Going through the material below, please gather all lines with the word "floor" in them.

● ● ●

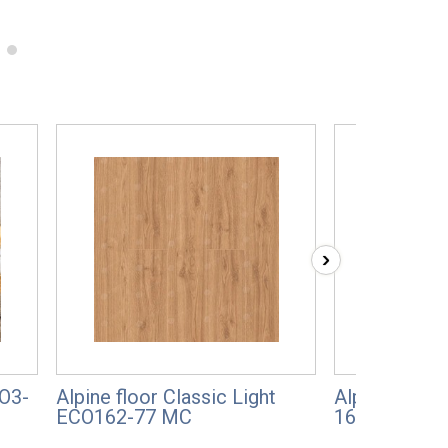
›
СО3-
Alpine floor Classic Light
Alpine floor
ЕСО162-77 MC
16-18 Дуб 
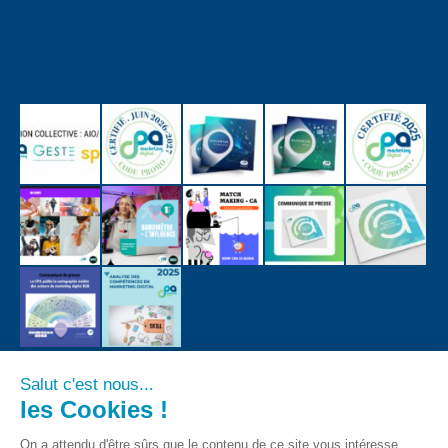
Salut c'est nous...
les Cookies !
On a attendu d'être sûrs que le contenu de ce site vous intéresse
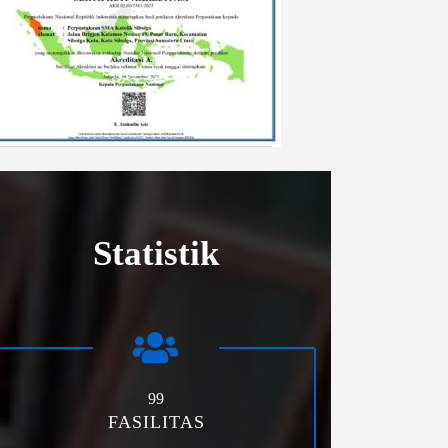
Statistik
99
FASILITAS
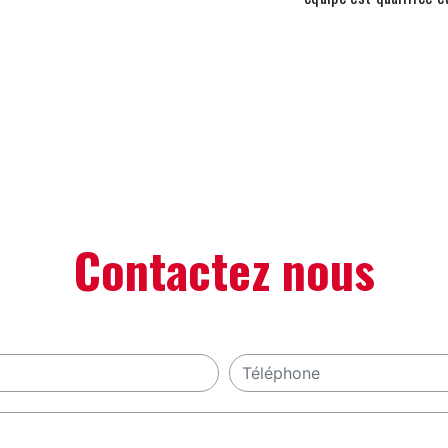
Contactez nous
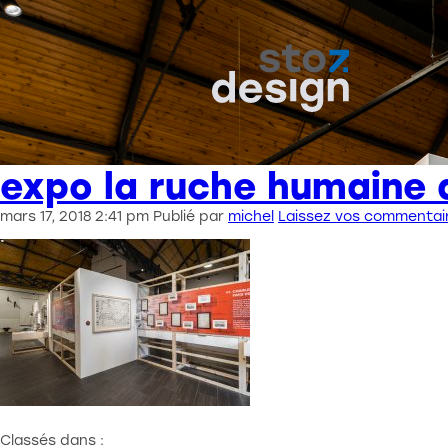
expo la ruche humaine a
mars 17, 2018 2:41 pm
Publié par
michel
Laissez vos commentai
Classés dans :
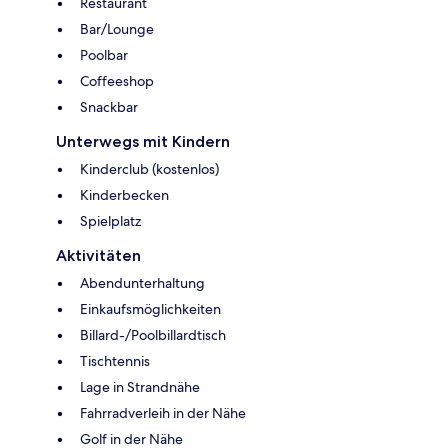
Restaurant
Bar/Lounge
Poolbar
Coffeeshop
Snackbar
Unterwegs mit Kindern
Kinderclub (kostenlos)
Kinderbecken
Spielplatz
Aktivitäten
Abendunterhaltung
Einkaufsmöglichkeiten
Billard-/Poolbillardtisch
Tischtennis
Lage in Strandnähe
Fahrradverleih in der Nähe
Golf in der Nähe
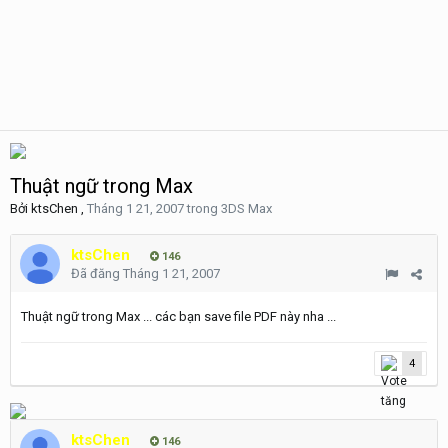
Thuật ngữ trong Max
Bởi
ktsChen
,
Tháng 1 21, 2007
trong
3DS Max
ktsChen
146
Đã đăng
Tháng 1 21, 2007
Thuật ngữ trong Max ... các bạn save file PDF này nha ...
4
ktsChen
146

● ● ●

• Exercise response
Alpine floor Classic Light
Alpine floor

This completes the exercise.